This project is a solution to the Kaggle competition "House Prices: Advanced Regression Techniques", through a collaborative effort with fellow students, conducted under the guidance of Prof. Vered Aharonson and achieved a grade of 90%.
This notebook is intended to be a practical project for an introductory machine learning course, predicting the sale prices of each home in Ames, Iowa, using 79 explanatory variables describing various aspects of residential homes. The dataset used is the Ames Housing dataset, compiled by Dean De Cock for use in data science education.
- Data Cleaning and Pre-processing: Handling missing values, encoding categorical variables, and feature scaling.
- Feature Engineering: Creating new features from existing ones to improve model performance.
- Model Selection: Implementing and comparing linear regression, K-Nearest Neighbours (KNN), Random Forest, and blended models such as Ridge and Lasso.
- Model Evaluation: Using KPI of Root Mean Square Error to evaluate and compare model performance.

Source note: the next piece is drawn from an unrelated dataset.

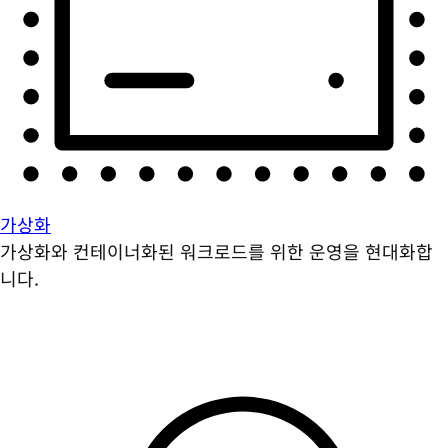
가상화
가상화와 컨테이너화된 워크로드를 위한 운영을 현대화합
니다.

- Visualization: Employing various visualization techniques to explore and present findings.
- Python
- Jupyter Notebook
- Pandas
- NumPy
- Scikit-Learn
- Matplotlib
- Seaborn
- Scipy
- OS
The final model achieved a rank of 550th in the Kaggle competition at the time of submission, demonstrating effective teamwork, understanding, and application of machine learning techniques.